Extracted page text data:

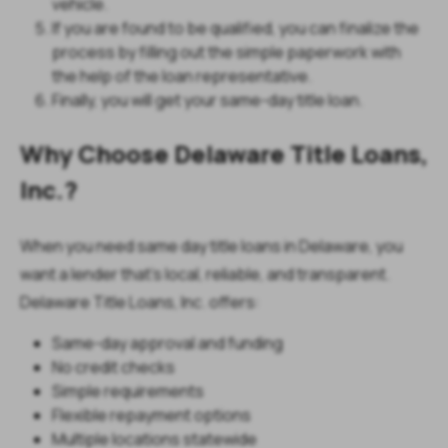
vehicle.
If you are found to be qualified, you can finalize the
process by filling out the simple paperwork with
the help of the loan representative.
Finally, you will get your same-day title loan.
Why Choose Delaware Title Loans,
Inc.?
When you need same day title loans in Delaware, you
want a lender that’s local, reliable, and transparent.
Delaware Title Loans, Inc. offers:
Same-day approval and funding
No credit checks
Simple requirements
Flexible repayment options
Multiple locations statewide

TASK PROMPT - Your response should consist solely of the lines from the one containing "Same-day approval and funding" to the end of the entries, both ends included, exactly as they appear.

YOUR SOLUTION -
Same-day approval and funding
No credit checks
Simple requirements
Flexible repayment options
Multiple locations statewide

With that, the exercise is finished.